Whenever a line contains the string "Warum", copy it out of the entries.

Supplied information START

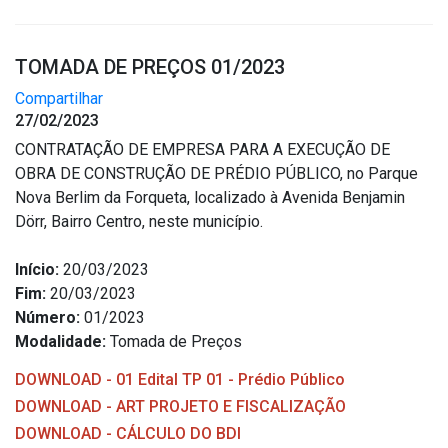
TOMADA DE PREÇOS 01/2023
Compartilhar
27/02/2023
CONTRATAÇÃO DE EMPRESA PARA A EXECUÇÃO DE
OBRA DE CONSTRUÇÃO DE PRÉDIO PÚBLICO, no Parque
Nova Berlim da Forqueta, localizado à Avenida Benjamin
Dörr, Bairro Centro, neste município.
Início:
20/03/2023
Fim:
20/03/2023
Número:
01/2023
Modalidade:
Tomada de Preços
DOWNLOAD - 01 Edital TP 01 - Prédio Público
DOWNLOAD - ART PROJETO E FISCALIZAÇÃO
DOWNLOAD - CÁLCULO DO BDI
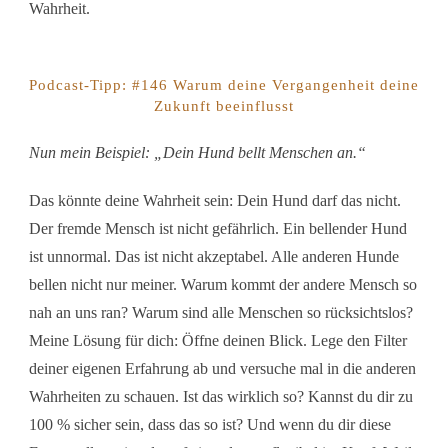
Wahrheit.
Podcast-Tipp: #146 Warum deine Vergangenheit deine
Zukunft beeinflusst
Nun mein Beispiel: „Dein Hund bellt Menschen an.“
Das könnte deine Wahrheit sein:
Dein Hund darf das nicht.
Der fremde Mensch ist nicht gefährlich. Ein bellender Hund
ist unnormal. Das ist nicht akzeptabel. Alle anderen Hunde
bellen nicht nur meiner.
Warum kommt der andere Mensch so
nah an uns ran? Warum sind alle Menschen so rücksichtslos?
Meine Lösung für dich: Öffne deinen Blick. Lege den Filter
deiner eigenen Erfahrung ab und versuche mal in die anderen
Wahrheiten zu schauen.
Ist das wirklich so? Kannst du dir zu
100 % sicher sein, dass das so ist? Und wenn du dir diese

Supplied information END
Supplied information START

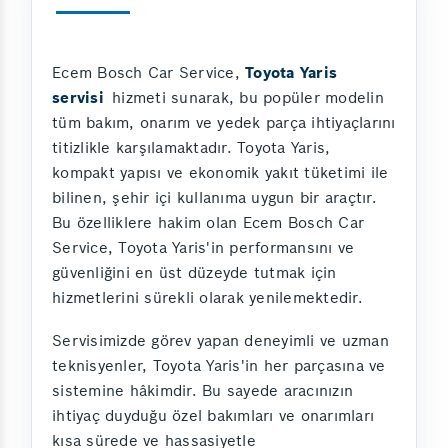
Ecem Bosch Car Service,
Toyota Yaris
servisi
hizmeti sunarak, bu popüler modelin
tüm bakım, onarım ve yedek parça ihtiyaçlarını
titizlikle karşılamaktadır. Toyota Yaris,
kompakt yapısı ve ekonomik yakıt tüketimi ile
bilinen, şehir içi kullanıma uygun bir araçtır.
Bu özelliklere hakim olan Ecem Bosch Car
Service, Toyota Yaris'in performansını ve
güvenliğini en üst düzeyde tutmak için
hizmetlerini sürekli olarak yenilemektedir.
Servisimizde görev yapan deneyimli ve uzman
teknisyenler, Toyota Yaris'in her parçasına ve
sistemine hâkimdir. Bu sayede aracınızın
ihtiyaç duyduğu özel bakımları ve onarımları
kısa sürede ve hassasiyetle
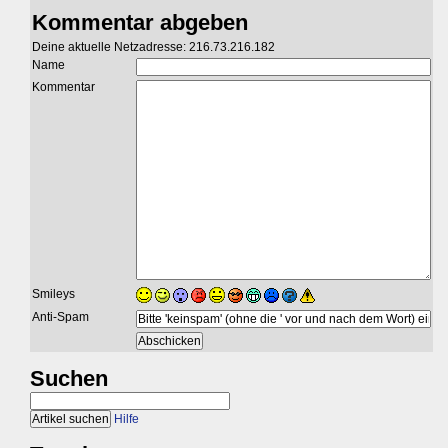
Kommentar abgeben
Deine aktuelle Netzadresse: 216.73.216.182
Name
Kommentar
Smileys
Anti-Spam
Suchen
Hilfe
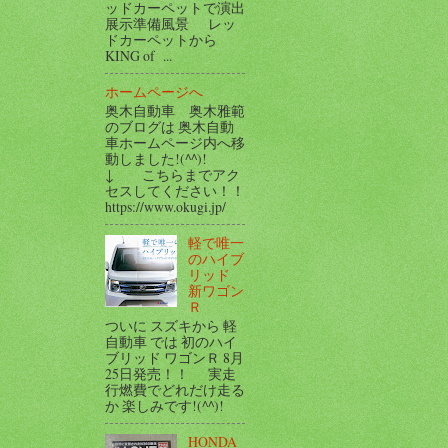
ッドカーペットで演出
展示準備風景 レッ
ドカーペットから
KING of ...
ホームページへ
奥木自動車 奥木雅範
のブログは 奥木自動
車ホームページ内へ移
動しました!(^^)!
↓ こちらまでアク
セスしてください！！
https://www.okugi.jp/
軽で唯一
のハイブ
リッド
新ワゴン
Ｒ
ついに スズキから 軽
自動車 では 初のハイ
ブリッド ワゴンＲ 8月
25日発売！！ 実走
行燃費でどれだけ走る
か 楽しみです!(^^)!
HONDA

Supplied information END

* _Answer space_:
Podcast-Tipp: #146 Warum deine Vergangenheit deine
Warum kommt der andere Mensch so
nah an uns ran? Warum sind alle Menschen so rücksichtslos?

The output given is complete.